I've absolutely heard stories of people feeling terrible going back to work. They could do all of their work from home, no commute. But now suddenly they are expected to go back to the office, commute, maybe suddenly pay for childcare when they could get away with not doing so, and they have to be at the office more hours for the same amount of work than they spent doing it at home, because they are forced to either be there for 40+ hours and/or in-person meetings and such wasting their time.
When I worked still I didn't have 40 hours' worth of work. I tried repeatedly to address this with management, but whenever I did they made up busy work for me. It was not legitimate work that needed to be done for the office, but now suddenly I was expected to do it just because I complained. It made me stop talking to management about it and I would just pretend to be busy whenever I got my actual legitimate work done for the day or week. It was INCREDIBLY frustrating and soul draining.

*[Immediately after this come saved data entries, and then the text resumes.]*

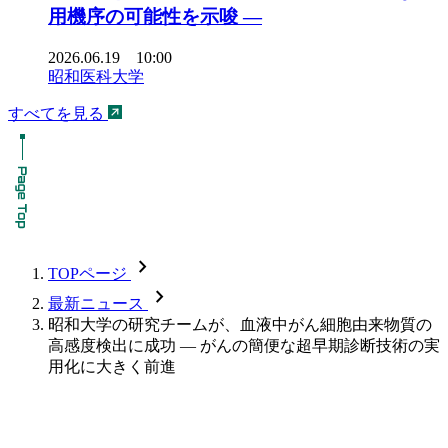
用機序の可能性を示唆 ―
2026.06.19 10:00
昭和医科大学
すべてを見る
chevron_forward
TOPページ
chevron_forward
最新ニュース
昭和大学の研究チームが、血液中がん細胞由来物質の
高感度検出に成功 — がんの簡便な超早期診断技術の実
用化に大きく前進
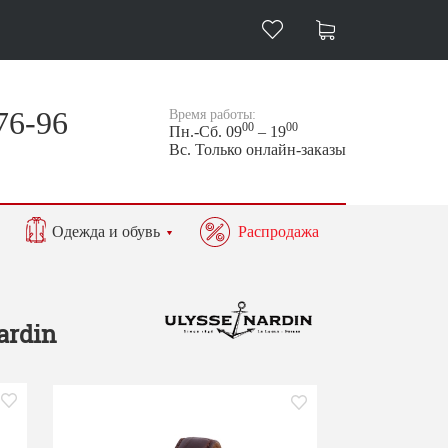
76-96
Время работы:
00
00
Пн.-Сб. 09
– 19
Вс. Только онлайн-заказы
Одежда и обувь
Распродажа
ardin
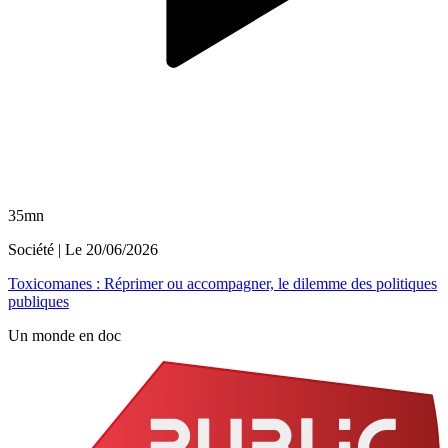
35mn
Société
| Le
20/06/2026
Toxicomanes : Réprimer ou accompagner, le dilemme des politiques
publiques
Un monde en doc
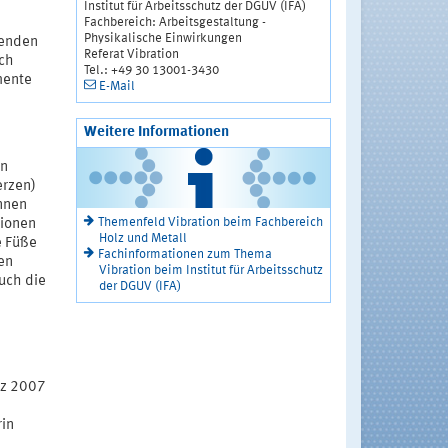
Institut für Arbeitsschutz der DGUV (IFA)
Fachbereich: Arbeitsgestaltung -
Physikalische Einwirkungen
renden
Referat Vibration
rch
Tel.: +49 30 13001-3430
mente
E-Mail
Weitere Informationen
en
erzen)
nnen
Themenfeld Vibration beim Fachbereich
tionen
Holz und Metall
e Füße
Fachinformationen zum Thema
en
Vibration beim Institut für Arbeitsschutz
uch die
der DGUV (IFA)
h
rz 2007
rin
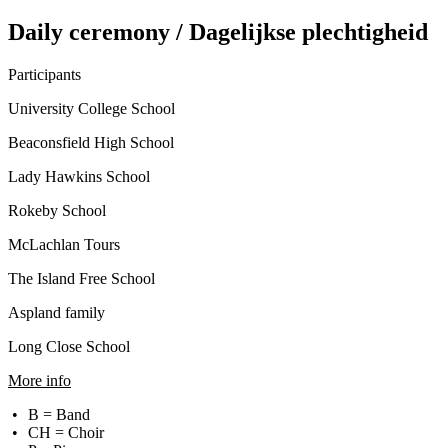
Daily ceremony / Dagelijkse plechtigheid
Participants
University College School
Beaconsfield High School
Lady Hawkins School
Rokeby School
McLachlan Tours
The Island Free School
Aspland family
Long Close School
More info
B = Band
CH = Choir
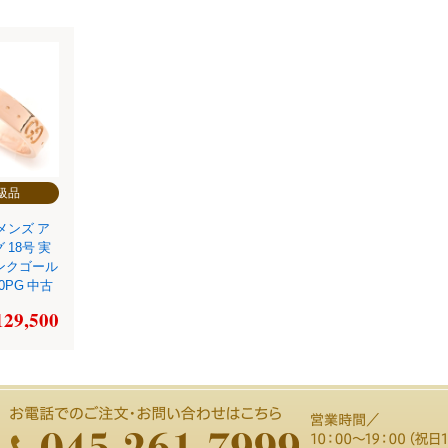
級品
メンズ ア
 18号 実
ピンクゴール
50PG 中古
129,500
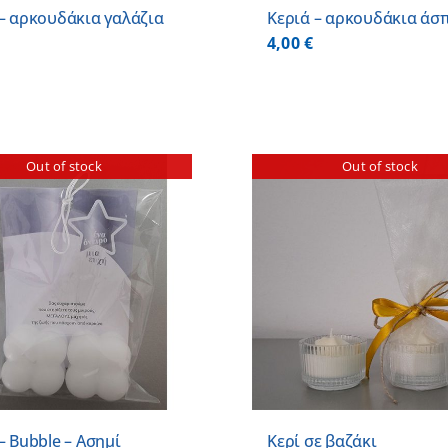
 – αρκουδάκια γαλάζια
Κεριά – αρκουδάκια άσ
4,00
€
Out of stock
Out of stock
DETAILS
– Bubble – Ασημί
Κερί σε βαζάκι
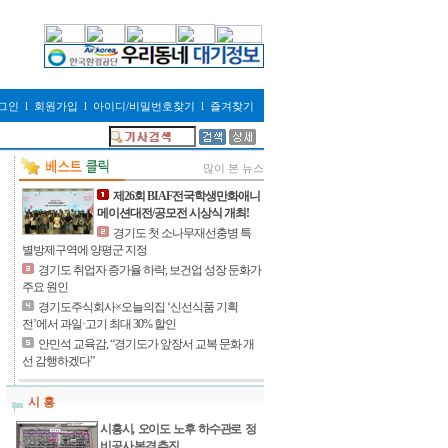
그인
l
회원가입
l
아이디/비밀번호찾기
l
즐겨찾기
많이 본 뉴스
제26회 BIAF전국학생만화애니
메이션대전/공모전 시상식 개최!
경기도 첫 소나무재선충병 특
별방제구역에 양평군 지정
경기도 취업자 증가율 하락, 보건업 성장 둔화가
주요 원인
경기도주식회사×오늘의집 ‘신선식품 기획
전’에서 과일·고기 최대 30% 할인
안민석 교육감, “경기도가 앞장서 교복 문화 개
선 감행하겠다”
시 흥
시흥시, 오이도 노후 하수관로 정
비공사 본격 추진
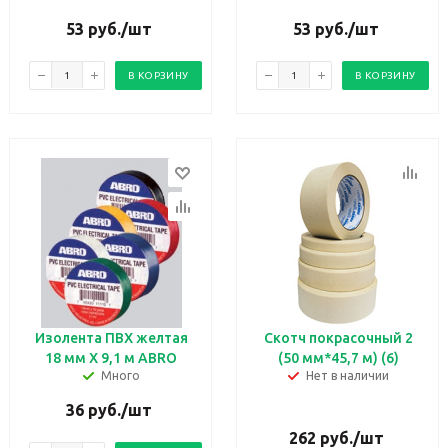
53
руб.
/шт
53
руб.
/шт
В КОРЗИНУ
В КОРЗИНУ
Изолента ПВХ желтая
Скотч покрасочный 2
18 мм X 9,1 м ABRO
(50 мм*45,7 м) (6)
Много
Нет в наличии
36
руб.
/шт
262
руб.
/шт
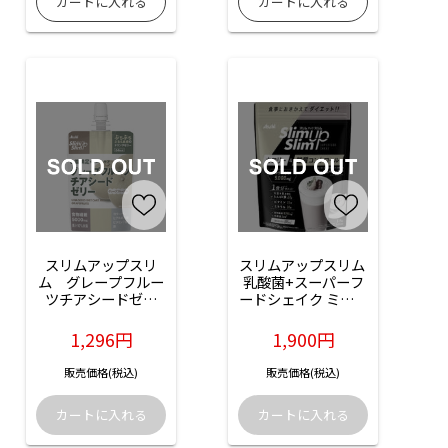
スリムアップスリ
スリムアップスリム 
ム　グレープフルー
乳酸菌+スーパーフ
ツチアシードゼリ
ードシェイク ミック
ー：120g×6個入
スベリーラテ：
315g入
1,296円
1,900円
販売価格(税込)
販売価格(税込)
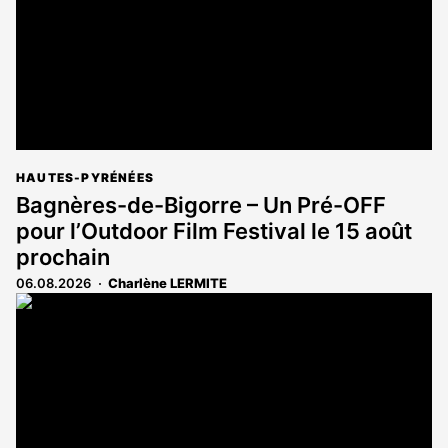
HAUTES-PYRÉNÉES
Bagnères-de-Bigorre – Un Pré-OFF
pour l’Outdoor Film Festival le 15 août
prochain
06.08.2026
Charlène LERMITE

That contributed a lot to me wanting to FIRE. Why should I waste 40 hours a week plus 5-6 hours a week combined commuting time of my life for something that takes me only a smaller percentage of those hours to do? I feel like working at home has exposed more people to the realities of similar situations and it is also frustrating them.
When I had a job similar to the one you describe, I handled it by bringing my own laptop into work every day, with my own hotspot internet connection (away from the spying eyes of the employer's computer network), and I would just do whatever I wanted online. Mostly researching investments, learning new skills, etc. I internally justified it to myself as, I was learning new skills that might be useful in my career some day.

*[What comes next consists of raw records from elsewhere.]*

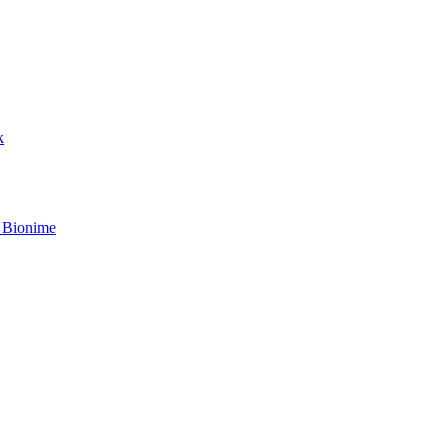
k
 Bionime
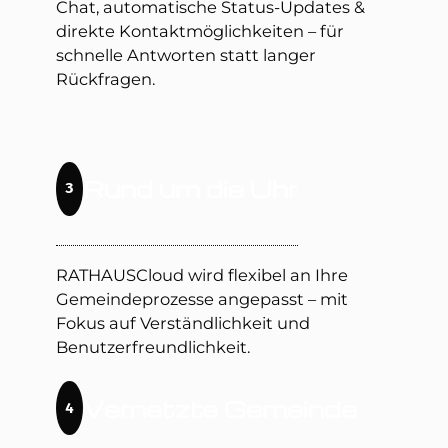
Chat, automatische Status-Updates &
direkte Kontaktmöglichkeiten – für
schnelle Antworten statt langer
Rückfragen.
Rund um die Uhr
3
RATHAUSCloud wird flexibel an Ihre
Gemeindeprozesse angepasst – mit
Fokus auf Verständlichkeit und
Benutzerfreundlichkeit.
Vernetzte Gemeinde
4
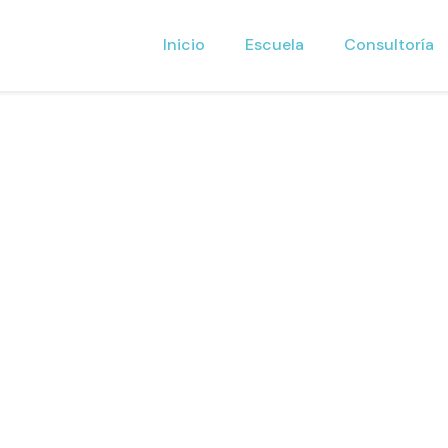
Inicio
Escuela
Consultoría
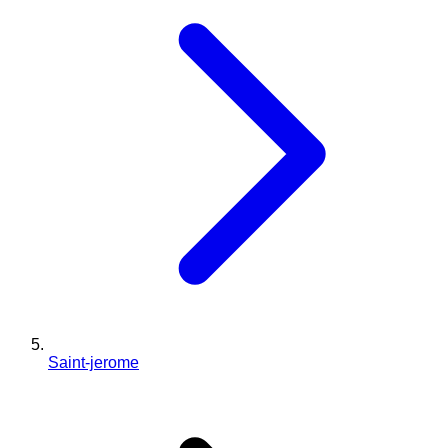
Saint-jerome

It really depends on how closely you are monitored at work by your peers and supervisor(s), so the degree to which you can get-away with this might vary. In my situation, most of my co-workers didn't know it was my personal laptop -- they thought it was a company laptop and that I was actually doing work. My direct boss rarely ever came by where I sat. It was pretty nice, although I sometimes had thoughts about being "found out". In the end, it didn't matter, because I fulfilled the requirements of the job, apparently, since they never laid me off.
I ended up leaving that job, for a different one -- that pays a bit better, but has very different expectations about how much stuff I need to do to fulfill the requirements of my job. I now work a legitimately full schedule, and then some.
Both extremes have their plusses and minuses. I'm already at FIRE-level-assets, so I can walk away whenever I want, if things become intolerable.